## Exercise:
Each record below is to be output unchanged, and any picture is to be dropped.

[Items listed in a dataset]
+ + + +
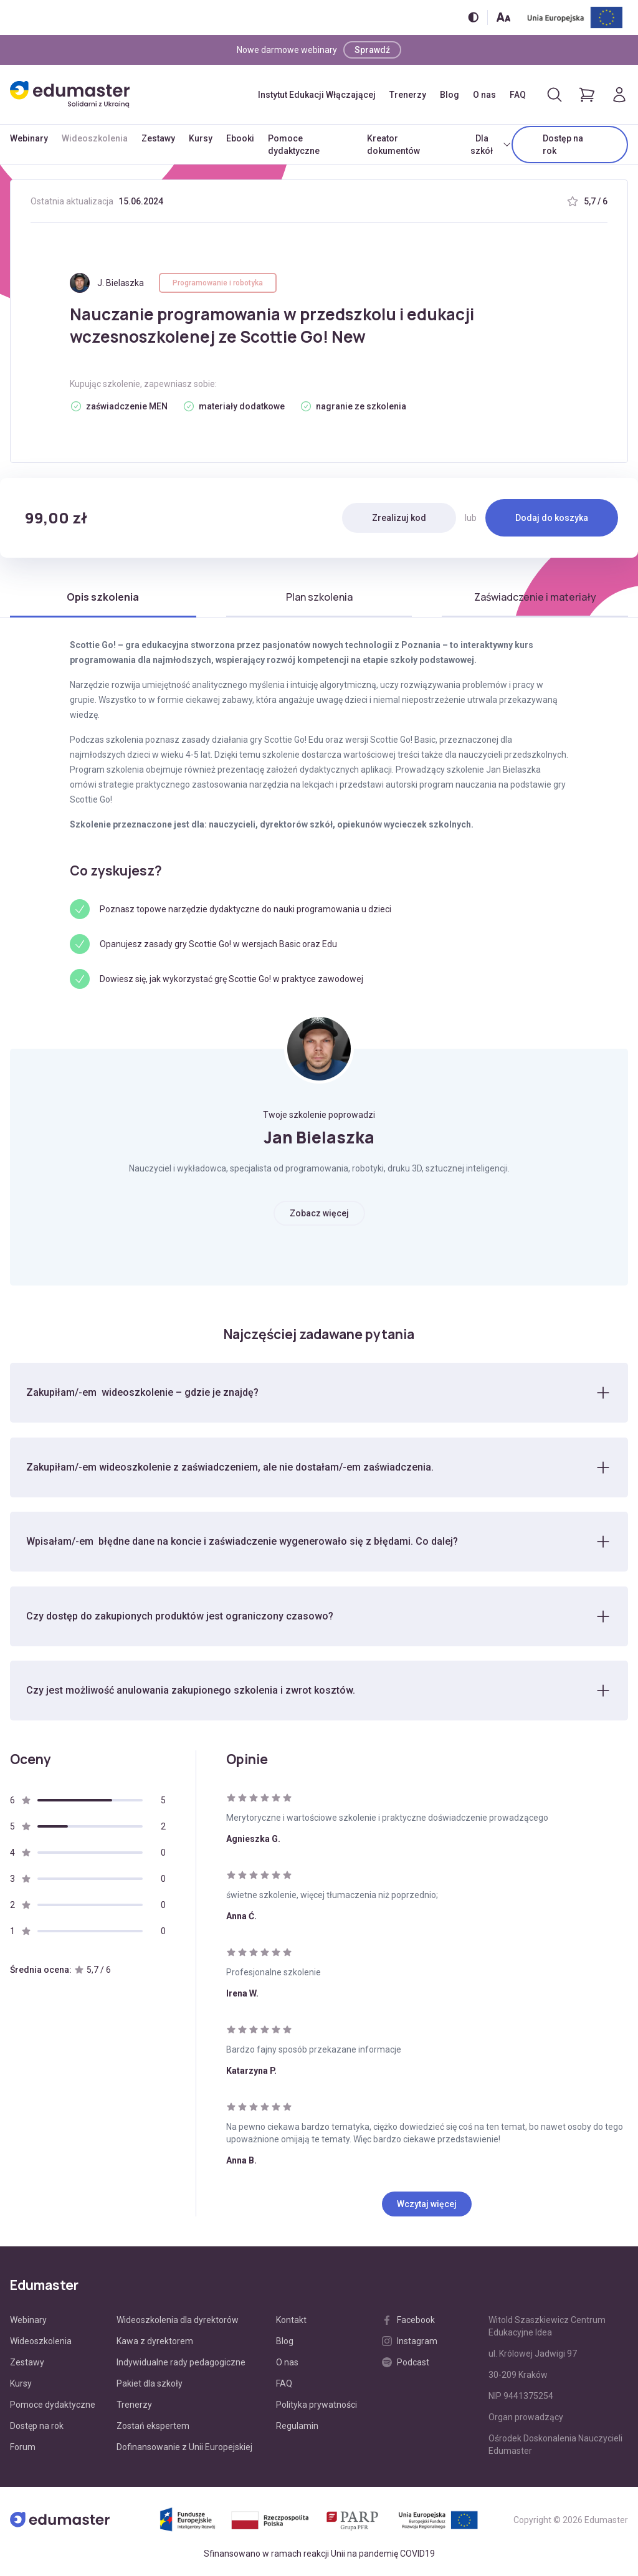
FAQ (518, 95)
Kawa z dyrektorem (155, 2342)
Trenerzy (407, 95)
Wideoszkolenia (95, 138)
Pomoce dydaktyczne (294, 144)
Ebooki (240, 138)
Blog (449, 95)
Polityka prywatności (316, 2406)
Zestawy (158, 138)
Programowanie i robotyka (218, 283)
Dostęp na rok (563, 144)
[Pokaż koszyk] (587, 94)
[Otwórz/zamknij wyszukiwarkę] (554, 94)
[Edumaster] (70, 94)
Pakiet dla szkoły (150, 2385)
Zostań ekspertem (153, 2427)
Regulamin (297, 2427)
+ + + +
## Answer section:
FAQ (518, 95)
Kawa z dyrektorem (155, 2342)
Trenerzy (407, 95)
Wideoszkolenia (95, 138)
Pomoce dydaktyczne (294, 144)
Ebooki (240, 138)
Blog (449, 95)
Polityka prywatności (316, 2406)
Zestawy (158, 138)
Programowanie i robotyka (218, 283)
Dostęp na rok (563, 144)
[Pokaż koszyk] (587, 94)
[Otwórz/zamknij wyszukiwarkę] (554, 94)
[Edumaster] (70, 94)
Pakiet dla szkoły (150, 2385)
Zostań ekspertem (153, 2427)
Regulamin (297, 2427)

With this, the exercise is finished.